Le missile Thundart, développé par Safran et MBDA, vient d'être officiellement notifié par la Direction générale de l'armement pour être le prochain système de frappe longue portée terrestre de la France. ArianeGroup et Thales ont été écartées.
Après des mois de compétition face à ArianeGroup et Thales, c'est officiel : Safran Electronics & Defense et MBDA, deux autres géants de l'industrie de défense tricolore, ont enfin décroché la notification du contrat frappe longue portée terrestre. Le programme Thundart, déjà validé par un tir de démonstration réussi en avril dernier, est définitivement adoubé par la Direction générale de l'armement (DGA). Il entre désormais dans sa phase industrielle, avec la création prochaine d'une coentreprise commune. Une bonne nouvelle pour la souveraineté militaire française en matière de frappe longue portée terrestre.
Thundart, la roquette qui doit rendre à la France son punch terrestre
Thundart, qui est conjointement conçu par Safran et MBDA, a pour mission de prendre le relais du lance-roquettes unitaire (LRU), à la fois vieillissant et limité à 70 kilomètres, dont le retrait est programmé pour fin 2027. Devant cette échéance, la DGA avait mis en concurrence deux consortiums entièrement français : celui de Safran et MBDA donc, et celui d'ArianeGroup et Thales avec leur FLP-T 150, qui pouvait embarquer un missile balistique tactique, plus lourd et plus puissant qu'une simple roquette. C'est finalement Thundart qui a été retenu.
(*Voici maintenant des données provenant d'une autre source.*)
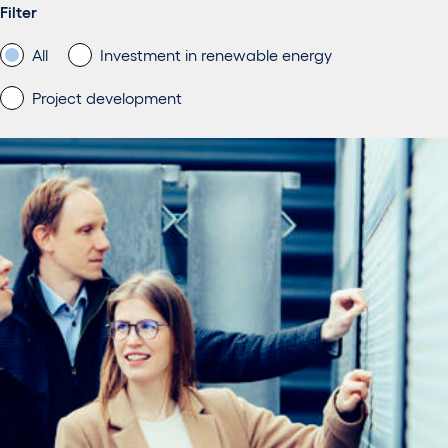
Filter
All
Investment in renewable energy
Project development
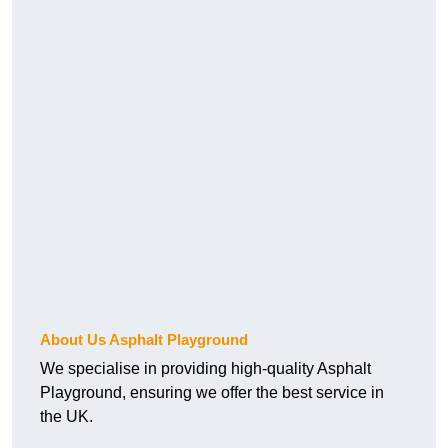
About Us Asphalt Playground
We specialise in providing high-quality Asphalt
Playground, ensuring we offer the best service in
the UK.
Sur le papier, le système est impressionnant. On parle d'une roquette guidée pouvant culminer à des vitesses proches de Mach 5, suivant une trajectoire quasi-balistique (elle grimpe très haut avant de redescendre piquer sur sa cible) pour frapper avec une charge de 100 kg à 150 kilomètres de distance. Sa propulsion est signée Roxel, une filiale de MBDA, tandis que Safran lui offre un système de guidage hérité du HAMMER, l'AASM version française, conçu pour garder le cap même quand les signaux GNSS (un système de positionnement par satellites) sont brouillés. Le tout est embarqué sur un camion Scania 8x8, dont chaque pod peut loger huit roquettes prêtes à partir.
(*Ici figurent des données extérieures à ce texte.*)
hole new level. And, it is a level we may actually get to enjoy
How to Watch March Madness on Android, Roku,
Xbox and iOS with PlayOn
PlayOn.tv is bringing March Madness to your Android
On le disait, un tir de démonstration fut réussi en avril 2026, effectué depuis le site d'essais de l'Île du Levant. Il avait validé la première phase du partenariat. La suite nous projette vers janvier 2027, lorsque naîtra une coentreprise détenue à parts égales par les deux groupes, Safran et MBDA. Elle aura pour mission de piloter le développement, la production et le maintien en condition de Thundart, tout en préparant ses futures déclinaisons pensées pour d'autres terrains et, à terme, pour les armées alliées, car l'engin est aussi destiné à être distribué, et commercialement exploité.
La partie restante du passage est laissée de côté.